TASK INSTRUCTIONS: Start at the line below containing "Contact Us (369, 791)" and stop at the line containing "Absenden (89, 808)". Repeat every line of that stretch exactly, and nothing outside it.

(RECORDS SUPPLIED)

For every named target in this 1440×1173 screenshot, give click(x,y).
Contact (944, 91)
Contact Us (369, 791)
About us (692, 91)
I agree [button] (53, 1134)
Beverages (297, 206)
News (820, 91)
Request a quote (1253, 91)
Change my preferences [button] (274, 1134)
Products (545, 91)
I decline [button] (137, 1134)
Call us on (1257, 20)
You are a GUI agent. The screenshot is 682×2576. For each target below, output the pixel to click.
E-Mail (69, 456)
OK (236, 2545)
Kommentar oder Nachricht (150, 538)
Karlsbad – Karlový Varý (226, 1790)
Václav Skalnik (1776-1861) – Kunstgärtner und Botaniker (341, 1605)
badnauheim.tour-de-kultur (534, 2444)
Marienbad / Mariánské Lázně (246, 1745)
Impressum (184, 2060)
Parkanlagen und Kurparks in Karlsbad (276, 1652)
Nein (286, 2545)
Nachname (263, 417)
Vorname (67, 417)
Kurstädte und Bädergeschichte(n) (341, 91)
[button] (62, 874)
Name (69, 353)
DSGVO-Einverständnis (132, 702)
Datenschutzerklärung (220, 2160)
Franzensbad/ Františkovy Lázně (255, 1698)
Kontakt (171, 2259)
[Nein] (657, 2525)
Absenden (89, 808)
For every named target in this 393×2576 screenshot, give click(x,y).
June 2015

(End RECORDS SUPPLIED)

WRITTEN SOLUTION:
Contact Us (369, 791)
About us (692, 91)
I agree [button] (53, 1134)
Beverages (297, 206)
News (820, 91)
Request a quote (1253, 91)
Change my preferences [button] (274, 1134)
Products (545, 91)
I decline [button] (137, 1134)
Call us on (1257, 20)
You are a GUI agent. The screenshot is 682×2576. For each target below, output the pixel to click.
E-Mail (69, 456)
OK (236, 2545)
Kommentar oder Nachricht (150, 538)
Karlsbad – Karlový Varý (226, 1790)
Václav Skalnik (1776-1861) – Kunstgärtner und Botaniker (341, 1605)
badnauheim.tour-de-kultur (534, 2444)
Marienbad / Mariánské Lázně (246, 1745)
Impressum (184, 2060)
Parkanlagen und Kurparks in Karlsbad (276, 1652)
Nein (286, 2545)
Nachname (263, 417)
Vorname (67, 417)
Kurstädte und Bädergeschichte(n) (341, 91)
[button] (62, 874)
Name (69, 353)
DSGVO-Einverständnis (132, 702)
Datenschutzerklärung (220, 2160)
Franzensbad/ Františkovy Lázně (255, 1698)
Kontakt (171, 2259)
[Nein] (657, 2525)
Absenden (89, 808)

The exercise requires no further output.